Lors de cette réunion, l’experte en ressources en eau et changements climatique, Raoudha Gafrej, a jugé nécessaire de travailler dans une optique « de respect de la vie et du vivant » en général et aussi celle « du respect des droits de l’homme », pour réussir à ancrer le respect de la nature et l’environnement et partant protéger les sites de grande importance comme les zones humides et les sols.
Il faut mettre l’eau au cœur de toutes les stratégies, y compris celles relatives aux zones humides, car les écosystèmes ont besoin aussi, pour durer, de 30% des ressources en eau renouvelable a t-elle souligné, indiquant qu’en protégeant ces écosystèmes et aussi le sol, «nous protégeons des réservoirs d’eau et des mécanismes qui stockent plus d’eau que les barrages».
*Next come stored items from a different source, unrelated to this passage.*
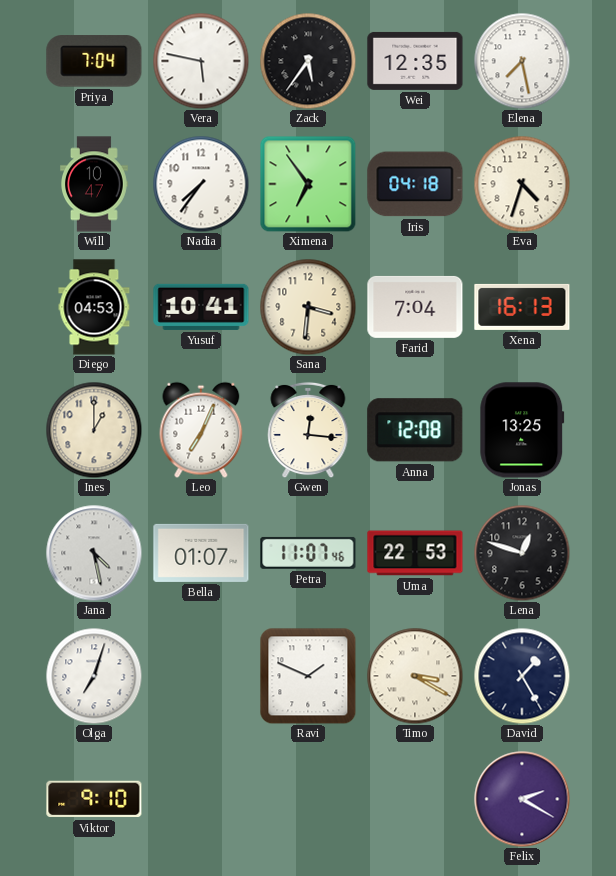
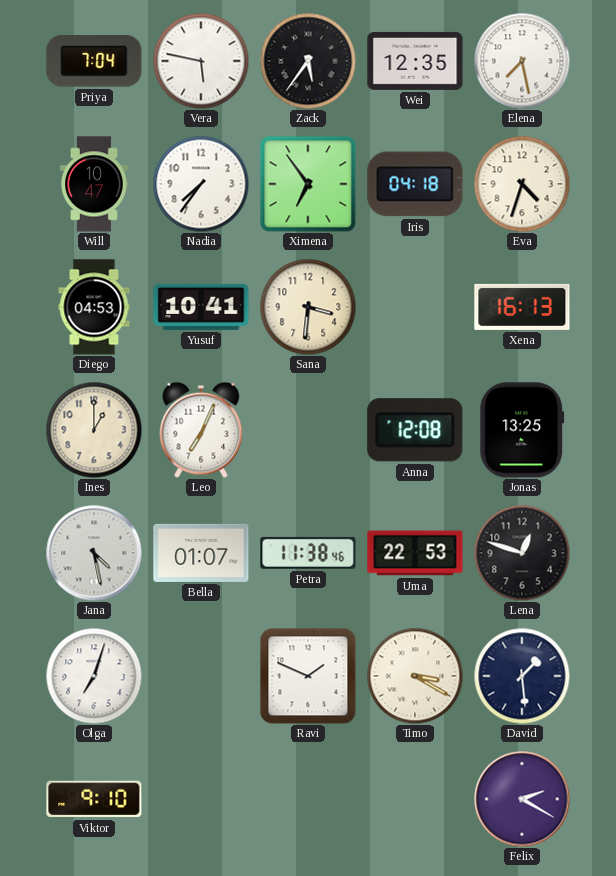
Farid: 7:04 -> none
Gwen: 12:16 -> none
Petra: 11:07 -> 11:38
David: 1:25 -> 1:29
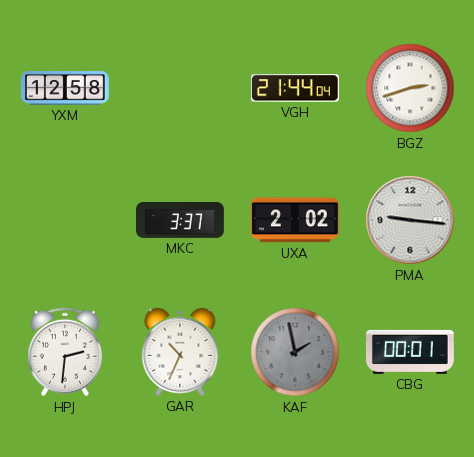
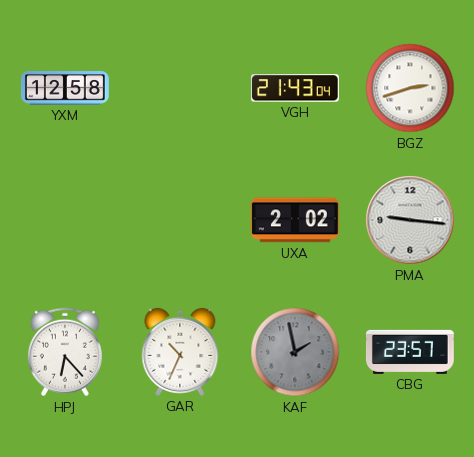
VGH: 21:44 -> 21:43
MKC: 3:37 -> none
HPJ: 2:31 -> 6:23
CBG: 00:01 -> 23:57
Pour des « politiques intégrées »
L’experte a par ailleurs, rappelé que la FAO a intégré l’indicateur « besoin des écosystèmes en eau » dans ses Objectifs de Développement Durable (ODD) et à son indicateur « ODD6 » concernant le « niveau de stress hydrique: prélèvements d’eau douce en proportion des ressources en eau douce disponibles».
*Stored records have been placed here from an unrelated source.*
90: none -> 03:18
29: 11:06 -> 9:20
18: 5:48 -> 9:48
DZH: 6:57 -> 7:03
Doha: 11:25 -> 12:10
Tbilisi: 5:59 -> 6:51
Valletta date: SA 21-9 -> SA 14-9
En fonction de cette directive, les pays doivent mettre en œuvre des actions concrètes afin de développer des politiques intégrées de développement susceptibles de réconcilier les besoins en eau respectifs de l’agriculture et des écosystèmes.
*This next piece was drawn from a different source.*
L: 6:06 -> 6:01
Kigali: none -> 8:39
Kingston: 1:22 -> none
Gafrej a encore, recommandé d’améliorer l’efficacité de l’utilisation de l’eau pour la production alimentaire et la sauvegarde des écosystèmes naturels.
Membre depuis 1981 de la Convention Ramsar, traité international visant la conservation et l’utilisation durable des zones humides, la Tunisie compte environ 950 zones humides (y compris les barrages) dont 42 sont d’une importance internationale (Ramsar). Ces zones abritent une riche biodiversité et accueillent annuellement, près de 500 mille oiseaux.
Il convient de signaler que la Tunisie recèle une importante richesse spécifique (407 espèces), caractérisée par un taux d’endémisme relativement élevé (8,7 %), un grand nombre d’espèces rares, menacées et endémiques (118 espèces, dont 102 très rares et rares) et une grande diversité.
Les espèces rares menacées de disparition
Une étude menée par un groupes de chercheurs tunisiens met clairement en évidence la menace de disparition à court terme qui concerne la grande majorité des espèces rares des zones humides tunisiennes. Ce sont en effet très souvent des espèces à répartition morcelée et/ou réduite, et qui occupent des milieux extrêmement fragiles et fortement perturbés par les activités humaines (urbanisation, drainage, agriculture, pollution…).
Cette étude constitue une base pour d’autres plus ciblées portant sur le fonctionnement et la diversité des zones humides. Il apparaît nécessaire et urgent de poursuivre le travail initié depuis 3 ans, en conduisant des prospections systématiques des zones humides de la Tunisie à différentes périodes de l’année et sur plusieurs cycles annuels successifs, de mener en parallèle des études d’écologie fonctionnelle dans le but de mieux comprendre les processus et les déterminismes de la répartition de ces communautés à forte valeur patrimoniale, et de proposer sur ces bases des éléments concrets en vue de la conservation et de la gestion durable des zones humides de Tunisie.